On 11th Skochilenko wrote an open letter that she delivered through her lawyers: “Now I can finally breathe a little — I’ve left the difficult cells and now I am in a calm environment, where the lack of freedom and the isolation from my loved ones are the most fundamental issue (should a person under investigation and not even convicted be punished with something even greater than this for some reason?!). The improvement of my detention conditions has come about thanks to all of YOU! The other prisoners, who do not have the unprecedented support that you have given me, have a completely different prison experience. If I complain, I am immediately transferred to the best and most comfortable cells, and their complaints can only worsen their living conditions, their powerlessness is used against them because there is no one to stand up for them. At every inspection, their whole bodies shaking, they reply with the standard: «Everything is fine, no complaints».

In the courtroom. Photo by Elena Rodina, special for Novaya Gazeta Europe

In the courtroom. Photo by Elena Rodina, special for Novaya Gazeta Europe

Two-sided outcry

“We haven’t seen each other since 13th April, we’ve been only sending letters,” Sofya can barely stop herself from crying. “Psychologically it is very difficult for Sasha. She often feels herself depressed. She wrote me that she can’t imagine what will be left of her if she spends ten years in a place like that. She thinks that she will forget who she is and what she used to do once.

The most severe punishment that Skochilenko faces is from five to ten years of imprisonment. A milder option is to pay a fine from three to five million roubles.

“We don’t know what to expect,” says Dmitriy Gerasimov.

In Russia there are no court convictions under this article of the Criminal Code yet. There is no experience to rely on. In court, we will be investigating whether Alexandra spread «knowingly false» information or not?

We will prove that she has no «political hatred». What hatred towards the Russian Federation?! Sasha loves her country, she was born here, she lives here. The charges were deliberately dragged to this more severe article in order to punish the person seriously, to flog her so that others would not be tempted to repeat.

According to the law, Sasha could be fined. But I don't think that will be the case," Arseniy Vesnin suggests. “I really hope that the outcry that has been created will influence the outcome of the case.

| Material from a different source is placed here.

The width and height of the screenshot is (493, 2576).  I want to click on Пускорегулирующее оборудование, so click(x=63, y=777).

But there is a downside to the public outcry. They need to show people: don't protest against the war.

“No one in the law enforcement bodies needed such publicity, such attention," believes Aleksey Belozerov. “I am sure that the Investigative Committee dreams of quickly sending the case to court and forgetting it like a nightmare. And the Federal Penitentiary Service, most likely, dreams that the trial takes place as soon as possible and sentences Sasha to a fine or probation. God forbid she should be sent to prison, and the Federal Penitentiary Service will have to deal with all this again! On the other hand, these are the law enforcement agencies. And how will the law-enforcement agencies show their weakness? Are they scared of some Sasha Skochilenko and a couple of intellectuals, who write absurd appeals? No, they are not. They will shut them down and pressure them. They will give him the utmost punishment and that’s it. Such development is also possible.

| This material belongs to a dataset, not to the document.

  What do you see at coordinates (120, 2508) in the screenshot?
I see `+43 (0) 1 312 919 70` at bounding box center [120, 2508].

The investigators suggest to prosecute me for having spread some false information,” reasoned Skochilenko in her open letter, “but if this case had not been initiated, only one pensioner would have found out about this very information, who wrote a report on me, and because of the investigative actions a hundred thousand people from all over the world found out about it! According to this logic, my investigators themselves should have been tried under my article".

P.S.

Skochilenko's defence does not intend to appeal against the refusal of the St Petersburg City Court; it no longer makes sense. No later than 31st May, the Vasilyevsky Ostrov District Court must decide whether to extend Sasha's detention or to change her preventive measure. The painter’s lawyers are now preparing for this hearing.